*** DATA TO EXAMINE Section Begins ***
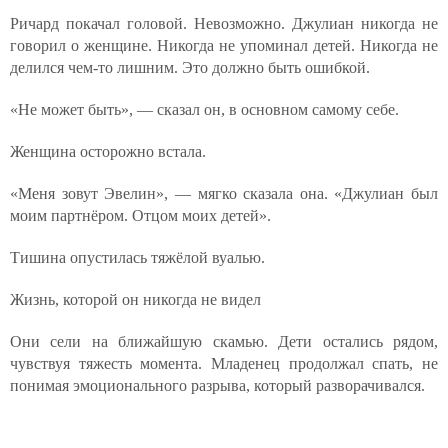
Ричард покачал головой. Невозможно. Джулиан никогда не
говорил о женщине. Никогда не упоминал детей. Никогда не
делился чем-то лишним. Это должно быть ошибкой.
«Не может быть», — сказал он, в основном самому себе.
Женщина осторожно встала.
«Меня зовут Эвелин», — мягко сказала она. «Джулиан был
моим партнёром. Отцом моих детей».
Тишина опустилась тяжёлой вуалью.
Жизнь, которой он никогда не видел
Они сели на ближайшую скамью. Дети остались рядом,
чувствуя тяжесть момента. Младенец продолжал спать, не
понимая эмоционального разрыва, который разворачивался.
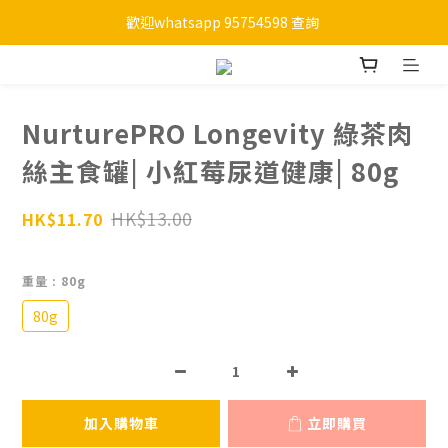
歡迎whatsapp 95754598 查詢 
購物滿HKD 450 免運費
購物滿HKD 450 免運費
NurturePRO Longevity 綠茶肉
絲主食罐| 小紅莓尿道健康| 80g
HK$13.00
HK$11.70
重量
: 80g
80g
加入購物車
立即購買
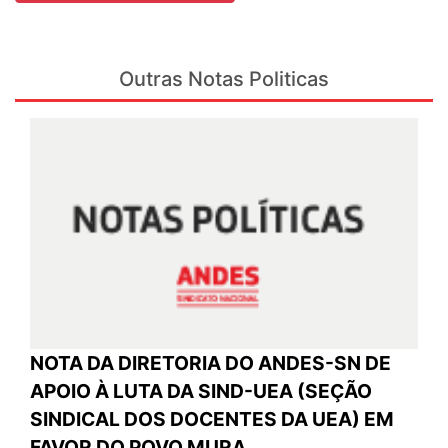
Outras Notas Politicas
NOTA DA DIRETORIA DO ANDES-SN DE
APOIO À LUTA DA SIND-UEA (SEÇÃO
SINDICAL DOS DOCENTES DA UEA) EM
FAVOR DO POVO MURA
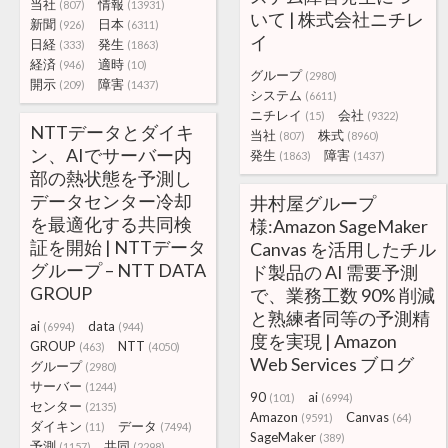
当社
情報
(807)
(13931)
いて | 株式会社ニチレ
新聞
日本
(926)
(6311)
イ
日経
発生
(333)
(1863)
経済
適時
(946)
(10)
グループ
(2980)
開示
障害
(209)
(1437)
システム
(6611)
ニチレイ
会社
(15)
(9322)
NTTデータとダイキ
当社
株式
(807)
(8960)
ン、AIでサーバー内
発生
障害
(1863)
(1437)
部の熱状態を予測し
データセンター冷却
井村屋グループ
を最適化する共同検
様:Amazon SageMaker
証を開始 | NTTデータ
Canvas を活用したチル
グループ – NTT DATA
ド製品の AI 需要予測
GROUP
で、業務工数 90% 削減
と熟練者同等の予測精
ai
data
(6994)
(944)
度を実現 | Amazon
GROUP
NTT
(463)
(4050)
Web Services ブログ
グループ
(2980)
サーバー
(1244)
90
ai
(101)
(6994)
センター
(2135)
Amazon
Canvas
(9591)
(64)
ダイキン
データ
(11)
(7494)
SageMaker
(389)
予測
共同
(1157)
(2298)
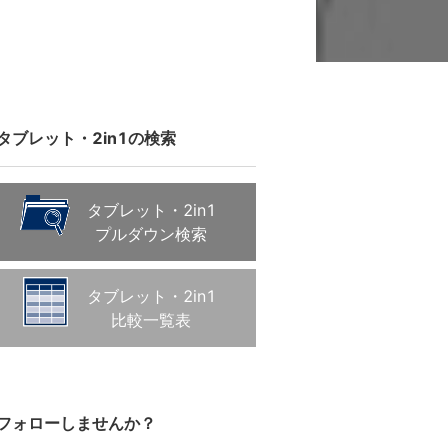
タブレット・2in1の検索
タブレット・2in1
プルダウン検索
タブレット・2in1
比較一覧表
フォローしませんか？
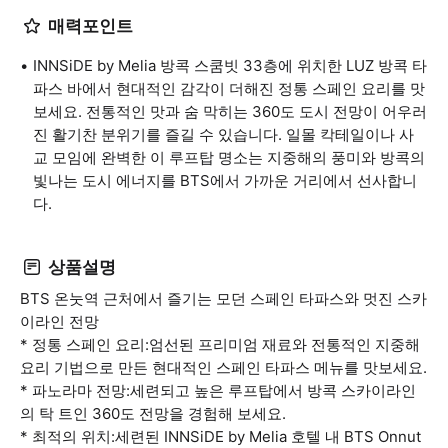
매력포인트
INNSiDE by Melia 방콕 스쿰빗 33층에 위치한 LUZ 방콕 타
파스 바에서 현대적인 감각이 더해진 정통 스페인 요리를 맛
보세요. 전통적인 맛과 숨 막히는 360도 도시 전망이 어우러
진 활기찬 분위기를 즐길 수 있습니다. 일몰 칵테일이나 사
교 모임에 완벽한 이 루프탑 명소는 지중해의 풍미와 방콕의
빛나는 도시 에너지를 BTS에서 가까운 거리에서 선사합니
다.
상품설명
BTS 온눗역 근처에서 즐기는 모던 스페인 타파스와 멋진 스카
이라인 전망
* 정통 스페인 요리:엄선된 프리미엄 재료와 전통적인 지중해
요리 기법으로 만든 현대적인 스페인 타파스 메뉴를 맛보세요.
* 파노라마 전망:세련되고 높은 루프탑에서 방콕 스카이라인
의 탁 트인 360도 전망을 경험해 보세요.
* 최적의 위치:세련된 INNSiDE by Melia 호텔 내 BTS Onnut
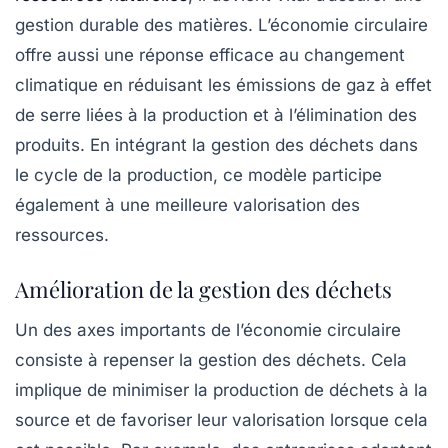
gestion durable
des matières. L’économie circulaire
offre aussi une réponse efficace au
changement
climatique
en réduisant les émissions de gaz à effet
de serre liées à la production et à l’élimination des
produits. En intégrant la gestion des déchets dans
le cycle de la production, ce modèle participe
également à une meilleure
valorisation des
ressources
.
Amélioration de la gestion des déchets
Un des axes importants de l’économie circulaire
consiste à repenser la gestion des déchets. Cela
implique de minimiser la production de déchets à la
source et de favoriser leur valorisation lorsque cela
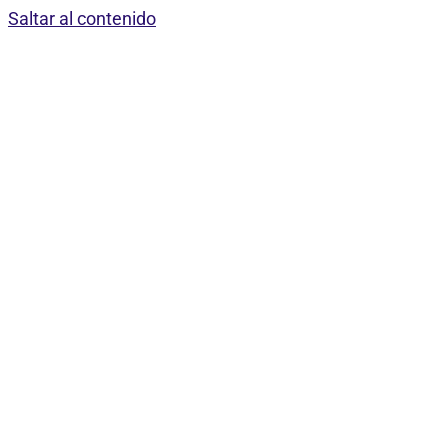
Saltar al contenido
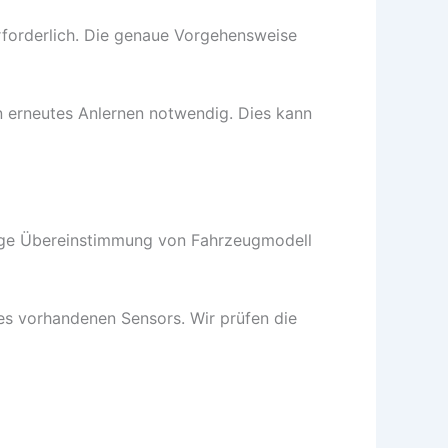
rforderlich. Die genaue Vorgehensweise
n erneutes Anlernen notwendig. Dies kann
einige Übereinstimmung von Fahrzeugmodell
es vorhandenen Sensors. Wir prüfen die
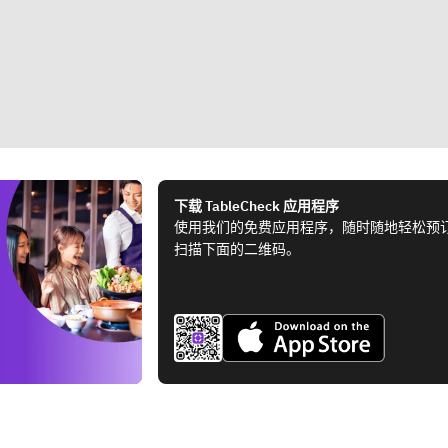
下载 TableCheck 应用程序
使用我们的免费应用程序，随时随地轻松预
扫描下面的二维码。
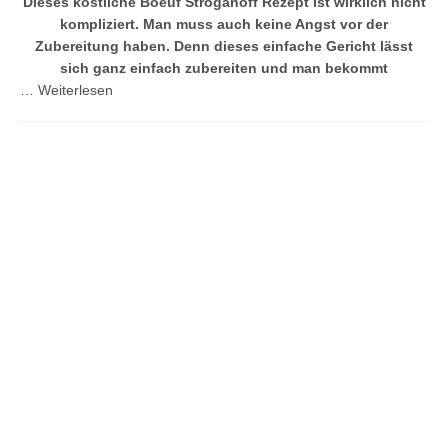
Dieses köstliche Boeuf Stroganoff Rezept ist wirklich nicht
kompliziert. Man muss auch keine Angst vor der
Zubereitung haben. Denn dieses einfache Gericht lässt
sich ganz einfach zubereiten und man bekommt
…
Weiterlesen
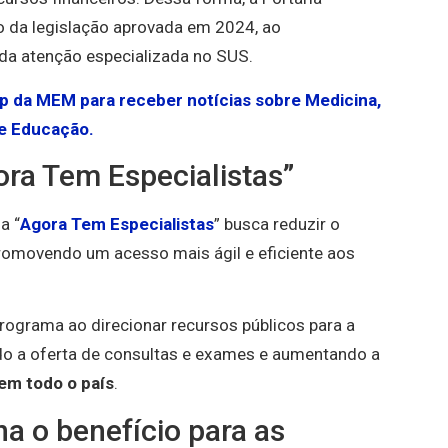
 da legislação aprovada em 2024, ao
 da atenção especializada no SUS.
pp da MEM para receber notícias sobre Medicina,
e Educação.
ora Tem Especialistas”
a “
Agora Tem Especialistas
” busca reduzir o
romovendo um acesso mais ágil e eficiente aos
rograma ao direcionar recursos públicos para a
ndo a oferta de consultas e exames e aumentando a
em todo o país
.
na o benefício para as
*** DATA TO EXAMINE Section Ends ***
EXERCISE GOAL ▸ Skipping every picture, transcribe exactly the lines above from the one containing "SINDICAL DOS DOCENTES DA UEA) EM" through the one containing "의 탁 트인 360도 전망을 경험해 보세요.", both included.

EXERCISE ANSWER ▸
SINDICAL DOS DOCENTES DA UEA) EM
FAVOR DO POVO MURA
当社
情報
(807)
(13931)
いて | 株式会社ニチレ
新聞
日本
(926)
(6311)
イ
日経
発生
(333)
(1863)
経済
適時
(946)
(10)
グループ
(2980)
開示
障害
(209)
(1437)
システム
(6611)
ニチレイ
会社
(15)
(9322)
NTTデータとダイキ
当社
株式
(807)
(8960)
ン、AIでサーバー内
発生
障害
(1863)
(1437)
部の熱状態を予測し
データセンター冷却
井村屋グループ
を最適化する共同検
様:Amazon SageMaker
証を開始 | NTTデータ
Canvas を活用したチル
グループ – NTT DATA
ド製品の AI 需要予測
GROUP
で、業務工数 90% 削減
と熟練者同等の予測精
ai
data
(6994)
(944)
度を実現 | Amazon
GROUP
NTT
(463)
(4050)
Web Services ブログ
グループ
(2980)
サーバー
(1244)
90
ai
(101)
(6994)
センター
(2135)
Amazon
Canvas
(9591)
(64)
ダイキン
データ
(11)
(7494)
SageMaker
(389)
予測
共同
(1157)
(2298)
タブレット・2in1の検索
タブレット・2in1
プルダウン検索
タブレット・2in1
比較一覧表
フォローしませんか？
매력포인트
INNSiDE by Melia 방콕 스쿰빗 33층에 위치한 LUZ 방콕 타
파스 바에서 현대적인 감각이 더해진 정통 스페인 요리를 맛
보세요. 전통적인 맛과 숨 막히는 360도 도시 전망이 어우러
진 활기찬 분위기를 즐길 수 있습니다. 일몰 칵테일이나 사
교 모임에 완벽한 이 루프탑 명소는 지중해의 풍미와 방콕의
빛나는 도시 에너지를 BTS에서 가까운 거리에서 선사합니
다.
상품설명
BTS 온눗역 근처에서 즐기는 모던 스페인 타파스와 멋진 스카
이라인 전망
* 정통 스페인 요리:엄선된 프리미엄 재료와 전통적인 지중해
요리 기법으로 만든 현대적인 스페인 타파스 메뉴를 맛보세요.
* 파노라마 전망:세련되고 높은 루프탑에서 방콕 스카이라인
의 탁 트인 360도 전망을 경험해 보세요.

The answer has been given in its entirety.